Poor Steve's voice was going towards the end. (Photo: PostLibyan)
Under the Milky Way got the crowd singing, with Peter Koppes using an e-bow to take the place of the bagpipe solo on the recorded version. Lost really worked well, with the whole band harmonizing.
They're all just lost. (Photo: PostLibyan)
On Spark, Marty Wilson-Piper cut lose, both singing lead and tearing through his guitar parts. On the tier opposite from where we were sitting there was obviously the Atlanta Chapter of the Marty Wilson-Piper Fan Club, who went berserk during this song. They flailed their arms and thrashed their hair, screaming and having a great time. I thought that the song was well done, but these people obviously enjoyed it more than me. Good for them.
Marty Wilson-Piper is just a spark. (Photo: PostLibyan)

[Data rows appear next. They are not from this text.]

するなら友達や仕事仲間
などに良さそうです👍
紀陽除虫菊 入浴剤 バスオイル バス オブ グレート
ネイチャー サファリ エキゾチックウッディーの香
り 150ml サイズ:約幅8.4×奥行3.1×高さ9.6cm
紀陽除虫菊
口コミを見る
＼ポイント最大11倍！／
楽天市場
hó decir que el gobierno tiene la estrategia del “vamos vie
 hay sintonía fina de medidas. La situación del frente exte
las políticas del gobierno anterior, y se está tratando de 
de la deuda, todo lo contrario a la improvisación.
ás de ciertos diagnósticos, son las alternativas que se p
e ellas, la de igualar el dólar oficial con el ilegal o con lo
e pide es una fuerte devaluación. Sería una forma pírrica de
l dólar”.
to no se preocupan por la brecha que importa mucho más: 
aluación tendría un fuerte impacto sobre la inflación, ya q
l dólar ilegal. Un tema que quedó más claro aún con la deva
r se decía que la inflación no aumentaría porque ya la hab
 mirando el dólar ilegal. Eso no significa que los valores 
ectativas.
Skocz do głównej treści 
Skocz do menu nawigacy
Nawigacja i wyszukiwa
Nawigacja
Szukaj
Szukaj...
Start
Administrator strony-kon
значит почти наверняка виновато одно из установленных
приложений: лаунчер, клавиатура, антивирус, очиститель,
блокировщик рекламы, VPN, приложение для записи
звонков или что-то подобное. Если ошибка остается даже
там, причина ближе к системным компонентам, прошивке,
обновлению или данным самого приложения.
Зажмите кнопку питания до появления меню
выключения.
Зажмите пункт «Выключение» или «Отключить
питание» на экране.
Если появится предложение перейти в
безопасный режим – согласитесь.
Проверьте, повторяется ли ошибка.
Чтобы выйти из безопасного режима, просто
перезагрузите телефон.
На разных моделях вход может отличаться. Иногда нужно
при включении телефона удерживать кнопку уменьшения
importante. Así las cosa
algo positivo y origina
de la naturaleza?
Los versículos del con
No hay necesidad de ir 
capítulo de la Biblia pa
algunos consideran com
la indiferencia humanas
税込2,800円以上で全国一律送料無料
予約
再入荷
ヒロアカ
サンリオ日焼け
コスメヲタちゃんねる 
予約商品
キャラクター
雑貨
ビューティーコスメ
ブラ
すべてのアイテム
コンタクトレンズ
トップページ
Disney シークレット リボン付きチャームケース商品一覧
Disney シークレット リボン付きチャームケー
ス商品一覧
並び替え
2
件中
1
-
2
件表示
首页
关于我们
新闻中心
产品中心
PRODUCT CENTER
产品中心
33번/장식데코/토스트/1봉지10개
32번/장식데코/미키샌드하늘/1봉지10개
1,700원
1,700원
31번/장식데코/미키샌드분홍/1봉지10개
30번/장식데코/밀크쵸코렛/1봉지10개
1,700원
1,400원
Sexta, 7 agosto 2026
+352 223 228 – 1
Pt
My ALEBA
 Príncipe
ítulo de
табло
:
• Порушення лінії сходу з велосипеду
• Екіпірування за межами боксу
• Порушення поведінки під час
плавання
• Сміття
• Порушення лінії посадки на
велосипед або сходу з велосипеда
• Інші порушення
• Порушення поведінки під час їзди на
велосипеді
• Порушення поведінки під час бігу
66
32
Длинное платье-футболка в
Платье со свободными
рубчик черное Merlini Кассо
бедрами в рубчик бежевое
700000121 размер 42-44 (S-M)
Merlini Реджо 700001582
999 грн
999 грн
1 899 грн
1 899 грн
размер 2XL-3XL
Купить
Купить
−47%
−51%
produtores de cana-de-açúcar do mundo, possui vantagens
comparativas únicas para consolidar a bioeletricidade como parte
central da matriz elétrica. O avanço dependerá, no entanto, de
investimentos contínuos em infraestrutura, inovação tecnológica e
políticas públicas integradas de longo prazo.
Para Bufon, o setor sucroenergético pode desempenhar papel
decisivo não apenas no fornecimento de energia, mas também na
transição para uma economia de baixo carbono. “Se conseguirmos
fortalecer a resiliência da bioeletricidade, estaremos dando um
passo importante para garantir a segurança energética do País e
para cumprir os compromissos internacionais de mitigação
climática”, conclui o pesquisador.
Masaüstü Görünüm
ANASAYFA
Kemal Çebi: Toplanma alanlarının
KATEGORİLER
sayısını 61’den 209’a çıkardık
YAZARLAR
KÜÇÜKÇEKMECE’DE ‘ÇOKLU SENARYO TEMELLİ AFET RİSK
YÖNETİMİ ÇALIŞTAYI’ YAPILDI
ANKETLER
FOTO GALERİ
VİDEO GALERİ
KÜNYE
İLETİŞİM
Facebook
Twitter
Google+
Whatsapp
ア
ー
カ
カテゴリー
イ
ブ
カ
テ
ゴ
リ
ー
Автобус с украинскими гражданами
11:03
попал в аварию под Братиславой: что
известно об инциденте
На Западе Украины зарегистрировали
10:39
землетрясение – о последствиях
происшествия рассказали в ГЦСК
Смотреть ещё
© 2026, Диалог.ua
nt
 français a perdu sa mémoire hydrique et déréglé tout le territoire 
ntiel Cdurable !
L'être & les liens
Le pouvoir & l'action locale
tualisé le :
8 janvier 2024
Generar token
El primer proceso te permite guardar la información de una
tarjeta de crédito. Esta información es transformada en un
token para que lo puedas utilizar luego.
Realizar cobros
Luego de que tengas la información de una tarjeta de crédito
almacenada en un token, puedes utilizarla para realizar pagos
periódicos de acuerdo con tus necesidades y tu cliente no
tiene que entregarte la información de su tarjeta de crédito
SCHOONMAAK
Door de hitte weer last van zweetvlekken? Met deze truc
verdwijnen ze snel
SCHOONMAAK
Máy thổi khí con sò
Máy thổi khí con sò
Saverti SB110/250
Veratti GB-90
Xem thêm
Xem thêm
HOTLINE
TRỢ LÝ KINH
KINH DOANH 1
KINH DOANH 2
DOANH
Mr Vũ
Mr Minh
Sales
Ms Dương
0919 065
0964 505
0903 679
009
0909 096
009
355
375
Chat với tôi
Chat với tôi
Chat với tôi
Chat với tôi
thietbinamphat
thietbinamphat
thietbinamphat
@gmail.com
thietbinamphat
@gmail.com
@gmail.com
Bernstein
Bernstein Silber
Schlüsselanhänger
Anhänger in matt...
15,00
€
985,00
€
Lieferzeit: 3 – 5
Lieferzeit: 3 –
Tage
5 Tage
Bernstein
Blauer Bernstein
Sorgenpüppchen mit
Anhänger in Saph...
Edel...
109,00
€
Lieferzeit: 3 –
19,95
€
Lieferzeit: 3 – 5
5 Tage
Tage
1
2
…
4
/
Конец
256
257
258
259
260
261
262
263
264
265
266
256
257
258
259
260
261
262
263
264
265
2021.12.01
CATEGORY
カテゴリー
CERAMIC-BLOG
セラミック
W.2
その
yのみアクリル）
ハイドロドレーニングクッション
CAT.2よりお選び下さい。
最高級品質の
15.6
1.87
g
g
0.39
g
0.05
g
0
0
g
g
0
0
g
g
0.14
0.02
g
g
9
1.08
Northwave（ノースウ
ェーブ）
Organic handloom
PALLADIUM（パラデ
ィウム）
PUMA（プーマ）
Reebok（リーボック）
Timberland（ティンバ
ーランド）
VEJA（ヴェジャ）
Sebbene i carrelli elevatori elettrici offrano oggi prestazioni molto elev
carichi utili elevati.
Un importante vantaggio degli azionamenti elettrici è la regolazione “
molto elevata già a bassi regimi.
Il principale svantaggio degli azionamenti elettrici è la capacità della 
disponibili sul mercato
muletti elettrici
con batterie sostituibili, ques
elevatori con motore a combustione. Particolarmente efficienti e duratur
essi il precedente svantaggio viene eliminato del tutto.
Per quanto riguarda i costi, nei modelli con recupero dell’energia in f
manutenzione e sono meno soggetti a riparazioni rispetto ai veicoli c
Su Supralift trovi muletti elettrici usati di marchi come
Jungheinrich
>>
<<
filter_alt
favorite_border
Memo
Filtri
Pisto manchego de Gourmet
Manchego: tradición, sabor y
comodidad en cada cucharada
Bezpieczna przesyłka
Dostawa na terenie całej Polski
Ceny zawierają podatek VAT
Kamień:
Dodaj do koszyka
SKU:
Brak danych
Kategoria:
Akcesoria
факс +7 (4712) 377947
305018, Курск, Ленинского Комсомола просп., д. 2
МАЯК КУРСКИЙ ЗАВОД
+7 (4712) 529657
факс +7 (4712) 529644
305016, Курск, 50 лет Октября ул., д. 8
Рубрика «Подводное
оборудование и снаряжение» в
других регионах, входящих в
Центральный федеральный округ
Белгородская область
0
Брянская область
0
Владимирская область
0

But i have always liked the guitarwork of Peter Koppes more, which is why i was on the side of the crowd in front of him. Koppes had been complaining all show that his mic was shocking him, but they had been unable to resolve the issue. Before A New Season, where he sings lead, Koppes apologized to the crowd for this by saying, "You're not going to get a good vocal out of me because of it". Indeed, this song was the weakest of the Starfish set, and that is a damned shame, as it is a good song on the album.
Peter Koppes in rock star guitarist action. (Photo: PostLibyan)
And then, finally, it was time for Hotel Womb. I have to admit, i really liked this live version. The instrumental jam in the middle was dragged out, all of the band just jamming away, with Wilson-Piper playing furiously and Kilbey doing rock star bassist poses. It was a great end to a great night.
When Steve Kilbey plays bass, he really plays bass, man.
So for the second time in less than a year i have seen an enjoyable performance from The Church. As they left the stage, Marty Wilson-Piper said to the crowd, "See you in, i dunno, two years?" I hope so, but i have to admit that i would prefer to not have to wait so long.